Loren Connors has improvised and composed original guitar music for over four decades. His music – which embraces the aesthetics of blues, Irish airs, blues-based rock and other genres while letting go of rigid forms – has been recorded on Family Vineyard, Northern Spy, Drag City, Recital, and other labels. Connors names abstract expressionist painter Mark Rothko his most important influence, and has honed his aesthetic not only through music but also through experimentations in haiku and visual art. He has performed with Kim Gordon, Daniel Carter, Keiji Haino, John Fahey, Alan Licht, Tom Carter, Jandek, and others. Connors also has performed with an avant blues band called Haunted House, together with vocalist Suzanne Langille, guitarist Andrew Burnes and percussionist Neel Murgai. Masters of Cinema released the Carl Dreyer film, The Passion of Joan of Arc, featuring a soundtrack composed and performed by Loren Connors. In recent years, Connors has focused mostly on live recordings of extended blues abstractions, with occasional performances in a more avant blues rock vein from time to time through the Haunted House band and collaborations with other artists.

Over the past two decades, guitarist Alan Licht has worked with a veritable who’s who of the experimental world, from Rashied Ali and Derek Bailey to Fennesz to Christian Marclay to Rhys Chatham and Phill Niblock. Licht is also renown in the indie rock scene as a bandleader (Run On, Love Child) and supporting player to cult legends like Yoko Ono, Tom Verlaine, Arthur Lee, Arto Lindsay, and Jandek. With Sonic Youth’s Lee Ranaldo, he founded Text of Light, an ongoing ensemble which performs freely improvised concerts alongside screenings of classic avantgarde cinema.

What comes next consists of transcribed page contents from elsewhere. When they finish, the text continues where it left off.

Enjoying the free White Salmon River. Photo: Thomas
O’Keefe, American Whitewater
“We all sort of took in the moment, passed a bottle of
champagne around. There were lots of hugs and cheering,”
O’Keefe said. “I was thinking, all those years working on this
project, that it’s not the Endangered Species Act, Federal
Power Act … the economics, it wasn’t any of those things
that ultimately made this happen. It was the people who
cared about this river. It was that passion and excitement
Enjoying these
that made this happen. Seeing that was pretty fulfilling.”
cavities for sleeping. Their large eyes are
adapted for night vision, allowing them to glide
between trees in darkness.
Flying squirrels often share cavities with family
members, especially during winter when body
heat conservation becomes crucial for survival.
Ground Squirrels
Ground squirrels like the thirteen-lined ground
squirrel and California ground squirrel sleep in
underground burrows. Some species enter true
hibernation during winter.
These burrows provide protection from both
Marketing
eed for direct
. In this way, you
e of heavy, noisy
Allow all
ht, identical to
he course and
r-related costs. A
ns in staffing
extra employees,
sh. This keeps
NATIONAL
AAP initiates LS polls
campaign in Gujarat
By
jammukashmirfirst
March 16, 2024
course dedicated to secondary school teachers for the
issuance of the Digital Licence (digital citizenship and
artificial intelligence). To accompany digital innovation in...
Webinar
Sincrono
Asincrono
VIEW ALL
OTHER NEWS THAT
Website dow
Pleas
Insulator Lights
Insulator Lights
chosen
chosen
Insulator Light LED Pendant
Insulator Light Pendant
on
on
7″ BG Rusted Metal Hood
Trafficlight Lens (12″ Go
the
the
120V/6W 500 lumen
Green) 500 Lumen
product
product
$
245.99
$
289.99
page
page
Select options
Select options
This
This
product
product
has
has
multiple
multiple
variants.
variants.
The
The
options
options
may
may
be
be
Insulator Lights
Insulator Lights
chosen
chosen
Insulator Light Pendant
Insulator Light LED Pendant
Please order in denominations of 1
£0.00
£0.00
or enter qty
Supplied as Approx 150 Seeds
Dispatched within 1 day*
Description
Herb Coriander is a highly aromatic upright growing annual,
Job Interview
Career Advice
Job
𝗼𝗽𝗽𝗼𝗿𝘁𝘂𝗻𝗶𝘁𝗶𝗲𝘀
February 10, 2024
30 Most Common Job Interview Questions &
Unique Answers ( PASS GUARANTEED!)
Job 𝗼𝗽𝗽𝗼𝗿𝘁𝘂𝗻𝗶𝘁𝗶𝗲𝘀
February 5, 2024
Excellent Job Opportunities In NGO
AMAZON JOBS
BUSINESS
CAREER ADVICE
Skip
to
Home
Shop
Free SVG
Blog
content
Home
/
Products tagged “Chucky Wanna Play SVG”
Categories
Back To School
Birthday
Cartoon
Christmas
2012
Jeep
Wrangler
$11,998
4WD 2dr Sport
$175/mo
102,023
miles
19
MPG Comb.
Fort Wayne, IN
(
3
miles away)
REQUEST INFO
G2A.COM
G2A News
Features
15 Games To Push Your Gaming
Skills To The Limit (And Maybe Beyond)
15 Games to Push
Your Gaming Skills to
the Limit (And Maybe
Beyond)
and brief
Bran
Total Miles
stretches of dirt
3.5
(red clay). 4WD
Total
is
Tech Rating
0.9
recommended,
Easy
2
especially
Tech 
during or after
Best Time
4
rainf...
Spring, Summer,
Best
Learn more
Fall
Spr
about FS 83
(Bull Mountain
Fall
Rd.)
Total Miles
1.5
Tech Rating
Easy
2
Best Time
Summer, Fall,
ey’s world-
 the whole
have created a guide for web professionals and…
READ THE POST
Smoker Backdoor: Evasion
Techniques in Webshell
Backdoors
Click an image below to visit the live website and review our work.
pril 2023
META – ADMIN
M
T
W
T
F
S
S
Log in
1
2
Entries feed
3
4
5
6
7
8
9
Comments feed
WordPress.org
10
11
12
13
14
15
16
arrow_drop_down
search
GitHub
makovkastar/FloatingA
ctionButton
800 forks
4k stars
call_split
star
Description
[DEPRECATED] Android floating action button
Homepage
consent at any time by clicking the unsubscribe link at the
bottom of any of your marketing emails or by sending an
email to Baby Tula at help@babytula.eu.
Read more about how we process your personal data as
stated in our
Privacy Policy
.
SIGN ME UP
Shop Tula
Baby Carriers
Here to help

Licht was curator at the famed New York experimental music venue Tonic from 2000 until its closing in 2007, and has written extensively about the arts for the WIRE, Modern Painters, Premiere, Village Voice, New York Sun, and other publications. His books include Common Tones: Selected interviews with artists and musicians 1995-2020 (Blank Forms, 2021), Sound Art Revisited (Bloomsbury, 2019), and Will Oldham on Bonnie Prince Billy (Faber & Faber/W.W. Norton, 2012).

Connors and Licht released together several album, starting with “Live in NYC” in 1996, followed by “Two Night” (1996), “Mercury” (1997), “Hoffman Estates” (1998), “In France” (2003), “Into The Night Sky” (2010) and “Lost City” with Aki Onda (2015).